Bajábamos
corriendo la ladera, casi rodando, tan solo temiendo llegar abajo después del
otro, nada más. Ningún otro pensamiento, como una posible caída, ocupaba
nuestras mentes; no en aquel día. Llegaba hasta nosotros el embriagador perfume
de los sueños que el viento nos regalaba en cada fresco soplo. El sol se
reflejaba en cada partícula de hierba; quizá fuera algo paradisíaco aquello.
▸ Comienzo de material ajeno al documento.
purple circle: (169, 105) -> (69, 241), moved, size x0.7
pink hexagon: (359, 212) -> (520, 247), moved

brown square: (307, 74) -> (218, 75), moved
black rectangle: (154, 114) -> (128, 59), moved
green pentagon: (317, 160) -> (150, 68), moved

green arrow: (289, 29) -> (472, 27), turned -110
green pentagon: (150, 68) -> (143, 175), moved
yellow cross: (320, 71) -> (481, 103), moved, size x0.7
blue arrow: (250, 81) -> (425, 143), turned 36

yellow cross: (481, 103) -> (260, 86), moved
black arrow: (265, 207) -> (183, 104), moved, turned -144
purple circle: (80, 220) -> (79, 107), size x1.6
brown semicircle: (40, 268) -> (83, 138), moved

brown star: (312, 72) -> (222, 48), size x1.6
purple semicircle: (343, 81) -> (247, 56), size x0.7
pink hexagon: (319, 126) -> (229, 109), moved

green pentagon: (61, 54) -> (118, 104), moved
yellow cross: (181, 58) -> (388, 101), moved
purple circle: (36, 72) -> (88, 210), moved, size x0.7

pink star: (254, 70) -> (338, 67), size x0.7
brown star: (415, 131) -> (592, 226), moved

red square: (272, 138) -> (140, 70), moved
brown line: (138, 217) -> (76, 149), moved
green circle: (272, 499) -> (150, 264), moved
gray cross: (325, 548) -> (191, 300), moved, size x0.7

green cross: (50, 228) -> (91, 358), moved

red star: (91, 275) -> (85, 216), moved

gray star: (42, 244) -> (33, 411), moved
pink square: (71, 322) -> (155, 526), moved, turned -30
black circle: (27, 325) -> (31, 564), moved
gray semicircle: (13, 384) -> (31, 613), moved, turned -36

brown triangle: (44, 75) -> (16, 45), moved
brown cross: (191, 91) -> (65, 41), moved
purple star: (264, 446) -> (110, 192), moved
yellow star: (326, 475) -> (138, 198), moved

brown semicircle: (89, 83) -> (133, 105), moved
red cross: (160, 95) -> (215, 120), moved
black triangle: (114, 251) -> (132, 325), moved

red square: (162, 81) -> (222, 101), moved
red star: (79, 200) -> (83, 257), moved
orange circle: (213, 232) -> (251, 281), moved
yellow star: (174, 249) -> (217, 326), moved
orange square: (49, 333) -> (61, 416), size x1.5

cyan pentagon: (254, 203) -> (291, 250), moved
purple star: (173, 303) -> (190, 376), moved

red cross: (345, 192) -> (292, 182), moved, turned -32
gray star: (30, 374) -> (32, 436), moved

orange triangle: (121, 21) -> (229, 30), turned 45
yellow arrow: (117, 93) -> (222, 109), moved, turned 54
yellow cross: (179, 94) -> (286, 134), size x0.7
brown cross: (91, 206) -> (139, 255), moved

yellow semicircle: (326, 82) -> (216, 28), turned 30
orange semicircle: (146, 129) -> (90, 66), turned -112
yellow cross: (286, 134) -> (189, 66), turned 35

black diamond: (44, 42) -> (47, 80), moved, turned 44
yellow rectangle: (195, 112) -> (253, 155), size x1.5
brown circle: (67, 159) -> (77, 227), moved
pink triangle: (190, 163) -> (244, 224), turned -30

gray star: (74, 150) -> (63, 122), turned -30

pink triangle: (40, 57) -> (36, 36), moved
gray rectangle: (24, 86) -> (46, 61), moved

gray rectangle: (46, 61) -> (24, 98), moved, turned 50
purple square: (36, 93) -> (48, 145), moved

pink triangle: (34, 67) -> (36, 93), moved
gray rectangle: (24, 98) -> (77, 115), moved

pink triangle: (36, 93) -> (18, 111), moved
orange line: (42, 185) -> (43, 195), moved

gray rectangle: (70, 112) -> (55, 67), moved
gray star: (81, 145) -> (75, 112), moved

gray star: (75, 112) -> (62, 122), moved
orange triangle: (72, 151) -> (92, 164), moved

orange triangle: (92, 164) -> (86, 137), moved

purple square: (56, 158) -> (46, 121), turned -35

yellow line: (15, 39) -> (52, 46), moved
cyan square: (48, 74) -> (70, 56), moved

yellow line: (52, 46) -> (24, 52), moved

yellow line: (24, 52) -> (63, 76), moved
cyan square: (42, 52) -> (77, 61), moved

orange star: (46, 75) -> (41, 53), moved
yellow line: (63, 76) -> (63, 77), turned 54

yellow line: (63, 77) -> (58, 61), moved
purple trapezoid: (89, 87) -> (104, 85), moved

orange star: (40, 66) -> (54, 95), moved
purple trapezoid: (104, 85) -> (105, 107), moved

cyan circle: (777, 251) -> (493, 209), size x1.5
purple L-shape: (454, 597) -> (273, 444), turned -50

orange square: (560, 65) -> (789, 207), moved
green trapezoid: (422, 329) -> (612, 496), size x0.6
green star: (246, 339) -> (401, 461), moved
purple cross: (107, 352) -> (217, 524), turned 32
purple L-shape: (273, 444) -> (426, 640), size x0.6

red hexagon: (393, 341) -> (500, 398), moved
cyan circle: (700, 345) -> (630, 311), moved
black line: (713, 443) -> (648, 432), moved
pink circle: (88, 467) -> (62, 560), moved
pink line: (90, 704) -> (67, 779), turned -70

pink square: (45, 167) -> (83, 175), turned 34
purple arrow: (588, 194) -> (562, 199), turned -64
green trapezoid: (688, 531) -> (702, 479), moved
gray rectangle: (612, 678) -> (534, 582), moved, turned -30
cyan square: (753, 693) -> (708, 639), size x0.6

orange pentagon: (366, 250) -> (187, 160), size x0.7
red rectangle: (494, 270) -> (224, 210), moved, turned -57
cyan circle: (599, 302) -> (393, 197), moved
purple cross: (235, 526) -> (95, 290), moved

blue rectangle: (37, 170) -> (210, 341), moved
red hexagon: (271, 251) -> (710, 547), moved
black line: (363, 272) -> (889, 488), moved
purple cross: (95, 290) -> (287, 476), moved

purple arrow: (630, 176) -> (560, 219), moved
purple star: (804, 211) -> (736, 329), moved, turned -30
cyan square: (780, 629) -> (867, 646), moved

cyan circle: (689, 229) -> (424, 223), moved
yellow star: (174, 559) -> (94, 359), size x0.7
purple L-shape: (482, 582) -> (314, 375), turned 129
Pero es que nada más importaba en días y lugares como aquel, alejados del
bullicio y de cualquier perturbación que pudiese arrastrar.
Había
estado muy enfermo días atrás, pero ahora me sentía fresco como una flor pura y
salvaje. Había pasado de sentir las frías manos de la muerte agarrando
inexorables mi fino cuello, a notar el cálido tacto de un dios bondadoso
meciéndome a través del aire. Estaba feliz por ello, y ella lo notaba y se
empapaba de mi sensación. Puede que en realidad fuera un sueño, o hubiera
muerto de una terrible y sudorosa fiebre, pero me daba completamente igual.
Cuando se alcanzaba un nivel etéreo como aquel, todo lo demás era irrelevante,
y solo importaban las pequeñas cosas que me rodeaban; además no estaba solo.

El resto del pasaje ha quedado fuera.